The nitrate and phosphate level indicates the amount of nutrients found in the stream. The oxygen level indicates the amount of dissolved oxygen found in the stream. Finally, pH is a measure of the acidity or alkalinity of the stream.
At Powdermill, the nitrate and phosphate level should be low. The oxygen level should be high and the pH level should be between 6.0 and 7.0. If the levels were to go outside this range, the organisms intolerant to pollution could die off.
If a shrew was to have a habitat near the marsh, it would have to find a source of food elsewhere because the eutrophication of the ponds would prevent any insects from living there. The pH level of the mine runoff would prevent organisms from living there as well.

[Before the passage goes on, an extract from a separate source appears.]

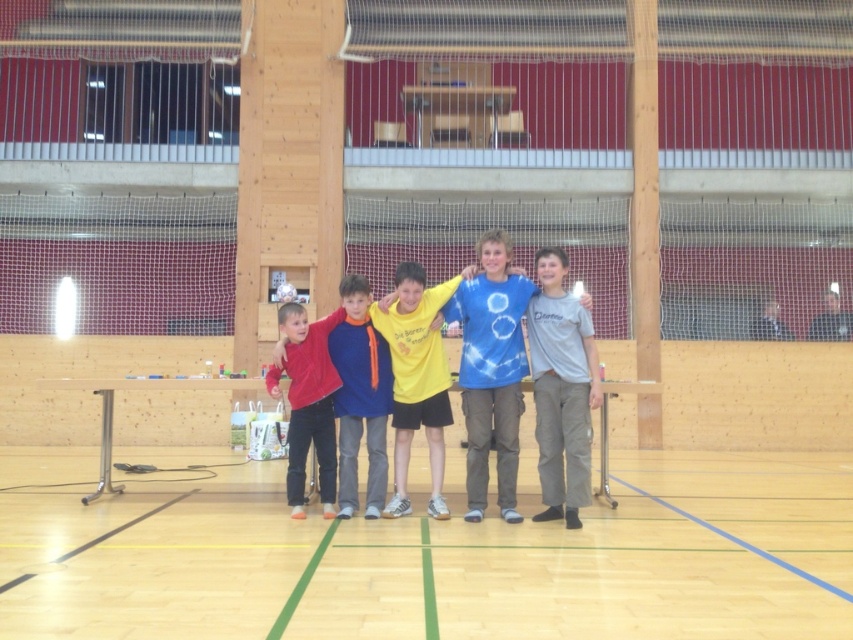 Between point (138, 525) and point (488, 404), which one is positioned behind?

The point (488, 404) is more distant.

The temperature can affect the level of dissolved oxygen. Streams with low temperatures have higher amounts of dissolved oxygen. High turbidity can interfere with predator-prey relationships. Cloudy water prohibits predators from seeing their prey and particles in the water can clog the gills of organisms.
Nitrogen, phosphorous, and potash play a vital role in plant growth and metabolism. The pH level controls how well plants utilize the nutrients available in the soil.
Most soils are within a range of highly acidic pH of 4 to slightly alkaline at a pH of 7.5 to 8. Nitrogen and phosphorous levels should not be excessively high or excess nitrogen and phosphorous could runoff into streams and lakes. Tomatoes, strawberries, beans, peas, and flowering plants require high levels of potash.
If the nitrogen or phosphorous level gets to high in the soil, the excess of nutrients could runoff into streams and ponds. The streams and ponds would become saturated with nitrogen and phosphorous, causing eutrophication.
The current stream, marsh & mine waters would affect shrews by providing s source of food. Shrews would be able to feed on the insects around the healthy stream. The unhealthy quality of the marsh and mine water would make it more difficult for shrews to find insects to feed on.
The good quality of soil found in the riparian zone provides plants with the nutrients needed to grow. Shrews will sometimes eat the leaves and berries found on plants. Shrews will also eat the insects that feed on the plants.
The most common sources of pollution in PA streams are acid main drainage and agricultural runoff. Acid mine drainage can be limited through the use of settling ponds. Agricultural runoff can be limited by safe farming practices. Farmers can limit the amount of chemicals and fertilizers used. Buffer zones can be planted in between farms and water sources. The plants in these areas take up additional nutrients from fertilizers, limiting the amount that enters into the water.
I never knew that an excess amount of nutrients could be damaging to the environment. I was surprised to find out that if there is to much nitrogen or phosphorous in the soil, the extra amount could end up polluting streams and ponds.
I found it interesting that several shrews live together in one burrow.
I would like to research global warming in the future.